### [DIRECTIONS FOR THIS TASK]
Reproduce the material that follows, please, but only from its first line to the line containing "Recruit from Bangalore, Hyderabad, Pune, Mumbai, Chennai, and", inclusive.

### [MATERIAL FOR THIS EXERCISE]

──────────────────────────────

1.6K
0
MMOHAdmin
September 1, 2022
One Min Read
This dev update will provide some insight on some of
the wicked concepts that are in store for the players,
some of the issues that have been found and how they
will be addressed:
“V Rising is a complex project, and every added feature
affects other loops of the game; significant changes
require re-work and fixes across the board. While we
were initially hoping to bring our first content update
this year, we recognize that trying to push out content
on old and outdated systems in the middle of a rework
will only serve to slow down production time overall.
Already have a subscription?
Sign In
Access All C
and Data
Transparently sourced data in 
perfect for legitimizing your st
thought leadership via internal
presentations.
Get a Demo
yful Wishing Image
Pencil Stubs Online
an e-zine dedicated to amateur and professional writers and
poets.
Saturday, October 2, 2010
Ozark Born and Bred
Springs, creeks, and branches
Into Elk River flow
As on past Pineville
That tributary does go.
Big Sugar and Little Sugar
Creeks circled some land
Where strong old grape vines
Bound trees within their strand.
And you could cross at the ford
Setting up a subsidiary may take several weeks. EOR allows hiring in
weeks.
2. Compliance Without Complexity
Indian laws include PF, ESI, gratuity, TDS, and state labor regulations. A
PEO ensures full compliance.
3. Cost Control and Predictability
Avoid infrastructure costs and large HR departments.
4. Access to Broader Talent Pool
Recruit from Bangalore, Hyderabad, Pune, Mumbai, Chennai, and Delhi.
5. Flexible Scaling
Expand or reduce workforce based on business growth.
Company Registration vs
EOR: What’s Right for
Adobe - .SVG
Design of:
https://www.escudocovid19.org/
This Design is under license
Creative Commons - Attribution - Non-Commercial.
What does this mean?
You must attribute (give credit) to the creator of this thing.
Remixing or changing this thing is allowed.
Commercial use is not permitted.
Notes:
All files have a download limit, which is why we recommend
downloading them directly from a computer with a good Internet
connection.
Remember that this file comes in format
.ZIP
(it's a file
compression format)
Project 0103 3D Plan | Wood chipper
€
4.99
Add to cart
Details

──────────────────────────────

### [PROBLEM SOLUTION]
1.6K
0
MMOHAdmin
September 1, 2022
One Min Read
This dev update will provide some insight on some of
the wicked concepts that are in store for the players,
some of the issues that have been found and how they
will be addressed:
“V Rising is a complex project, and every added feature
affects other loops of the game; significant changes
require re-work and fixes across the board. While we
were initially hoping to bring our first content update
this year, we recognize that trying to push out content
on old and outdated systems in the middle of a rework
will only serve to slow down production time overall.
Already have a subscription?
Sign In
Access All C
and Data
Transparently sourced data in 
perfect for legitimizing your st
thought leadership via internal
presentations.
Get a Demo
yful Wishing Image
Pencil Stubs Online
an e-zine dedicated to amateur and professional writers and
poets.
Saturday, October 2, 2010
Ozark Born and Bred
Springs, creeks, and branches
Into Elk River flow
As on past Pineville
That tributary does go.
Big Sugar and Little Sugar
Creeks circled some land
Where strong old grape vines
Bound trees within their strand.
And you could cross at the ford
Setting up a subsidiary may take several weeks. EOR allows hiring in
weeks.
2. Compliance Without Complexity
Indian laws include PF, ESI, gratuity, TDS, and state labor regulations. A
PEO ensures full compliance.
3. Cost Control and Predictability
Avoid infrastructure costs and large HR departments.
4. Access to Broader Talent Pool
Recruit from Bangalore, Hyderabad, Pune, Mumbai, Chennai, and Delhi.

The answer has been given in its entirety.